╭──

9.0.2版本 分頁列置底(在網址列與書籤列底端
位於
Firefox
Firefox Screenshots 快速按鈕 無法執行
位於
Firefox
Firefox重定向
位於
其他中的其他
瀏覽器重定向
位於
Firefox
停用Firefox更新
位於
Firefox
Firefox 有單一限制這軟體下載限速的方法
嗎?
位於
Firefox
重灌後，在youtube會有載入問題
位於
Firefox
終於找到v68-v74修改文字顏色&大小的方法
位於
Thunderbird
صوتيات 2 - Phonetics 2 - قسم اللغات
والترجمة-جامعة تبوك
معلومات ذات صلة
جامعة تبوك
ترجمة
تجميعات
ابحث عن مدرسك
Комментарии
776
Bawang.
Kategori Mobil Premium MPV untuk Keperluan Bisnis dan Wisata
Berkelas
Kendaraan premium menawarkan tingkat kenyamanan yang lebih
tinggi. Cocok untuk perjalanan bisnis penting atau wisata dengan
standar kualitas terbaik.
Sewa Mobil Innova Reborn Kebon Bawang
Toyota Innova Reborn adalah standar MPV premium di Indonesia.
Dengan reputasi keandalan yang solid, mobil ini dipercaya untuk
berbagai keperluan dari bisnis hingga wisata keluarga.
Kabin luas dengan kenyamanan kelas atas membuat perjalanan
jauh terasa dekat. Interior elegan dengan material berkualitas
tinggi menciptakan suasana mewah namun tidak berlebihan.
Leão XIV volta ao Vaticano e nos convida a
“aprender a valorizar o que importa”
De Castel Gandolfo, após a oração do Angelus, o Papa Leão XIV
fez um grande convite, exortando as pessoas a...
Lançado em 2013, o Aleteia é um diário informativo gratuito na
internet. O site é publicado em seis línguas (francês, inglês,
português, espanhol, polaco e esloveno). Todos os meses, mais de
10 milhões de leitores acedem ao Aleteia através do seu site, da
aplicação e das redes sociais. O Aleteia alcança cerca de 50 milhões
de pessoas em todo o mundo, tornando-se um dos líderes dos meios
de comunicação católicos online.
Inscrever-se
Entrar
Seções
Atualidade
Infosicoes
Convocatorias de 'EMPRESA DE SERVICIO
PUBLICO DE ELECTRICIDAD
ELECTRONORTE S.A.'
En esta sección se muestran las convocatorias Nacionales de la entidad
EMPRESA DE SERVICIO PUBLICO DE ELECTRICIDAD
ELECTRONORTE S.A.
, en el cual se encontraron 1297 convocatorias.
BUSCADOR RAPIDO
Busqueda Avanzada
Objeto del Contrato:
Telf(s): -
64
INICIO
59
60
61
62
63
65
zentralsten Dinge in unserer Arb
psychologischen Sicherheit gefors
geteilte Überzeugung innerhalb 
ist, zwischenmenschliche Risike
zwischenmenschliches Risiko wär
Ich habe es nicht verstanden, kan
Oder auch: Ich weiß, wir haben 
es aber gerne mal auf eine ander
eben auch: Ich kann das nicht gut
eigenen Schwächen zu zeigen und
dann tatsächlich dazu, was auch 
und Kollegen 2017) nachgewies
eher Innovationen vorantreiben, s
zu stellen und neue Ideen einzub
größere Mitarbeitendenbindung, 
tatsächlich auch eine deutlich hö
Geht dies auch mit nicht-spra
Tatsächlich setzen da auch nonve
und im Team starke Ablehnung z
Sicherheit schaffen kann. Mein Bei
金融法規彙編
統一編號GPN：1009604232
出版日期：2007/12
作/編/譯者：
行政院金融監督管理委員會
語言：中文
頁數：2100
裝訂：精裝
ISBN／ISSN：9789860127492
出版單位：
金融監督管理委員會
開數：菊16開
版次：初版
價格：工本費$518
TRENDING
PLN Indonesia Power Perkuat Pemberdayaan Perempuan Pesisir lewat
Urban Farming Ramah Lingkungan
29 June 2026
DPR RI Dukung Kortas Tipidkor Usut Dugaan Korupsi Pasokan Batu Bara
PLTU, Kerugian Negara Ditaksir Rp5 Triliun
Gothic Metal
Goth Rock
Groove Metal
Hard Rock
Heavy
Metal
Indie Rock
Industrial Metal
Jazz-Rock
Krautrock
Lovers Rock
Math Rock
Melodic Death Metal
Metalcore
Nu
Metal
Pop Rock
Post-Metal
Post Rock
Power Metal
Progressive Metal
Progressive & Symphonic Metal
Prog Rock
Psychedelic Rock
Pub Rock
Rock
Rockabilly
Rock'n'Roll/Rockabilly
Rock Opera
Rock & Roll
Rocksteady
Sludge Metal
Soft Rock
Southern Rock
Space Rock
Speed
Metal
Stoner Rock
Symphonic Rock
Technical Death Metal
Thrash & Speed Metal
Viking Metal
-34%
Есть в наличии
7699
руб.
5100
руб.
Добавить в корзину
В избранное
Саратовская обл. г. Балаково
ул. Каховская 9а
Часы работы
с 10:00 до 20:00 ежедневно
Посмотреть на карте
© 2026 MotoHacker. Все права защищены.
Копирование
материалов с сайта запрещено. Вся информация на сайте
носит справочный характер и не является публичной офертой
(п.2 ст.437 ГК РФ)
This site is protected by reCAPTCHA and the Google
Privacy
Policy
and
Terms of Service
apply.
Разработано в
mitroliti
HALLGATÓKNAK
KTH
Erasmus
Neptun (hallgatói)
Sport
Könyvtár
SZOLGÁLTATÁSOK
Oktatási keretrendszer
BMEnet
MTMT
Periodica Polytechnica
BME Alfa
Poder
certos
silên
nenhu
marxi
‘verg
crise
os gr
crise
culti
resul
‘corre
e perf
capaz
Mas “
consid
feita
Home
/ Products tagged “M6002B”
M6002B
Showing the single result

╰──

Copy verbatim the span of lines that begins with the line holding "Разработано в" and ends at the last line of the records.

» **Answer to the exercise**
Разработано в
mitroliti
HALLGATÓKNAK
KTH
Erasmus
Neptun (hallgatói)
Sport
Könyvtár
SZOLGÁLTATÁSOK
Oktatási keretrendszer
BMEnet
MTMT
Periodica Polytechnica
BME Alfa
Poder
certos
silên
nenhu
marxi
‘verg
crise
os gr
crise
culti
resul
‘corre
e perf
capaz
Mas “
consid
feita
Home
/ Products tagged “M6002B”
M6002B
Showing the single result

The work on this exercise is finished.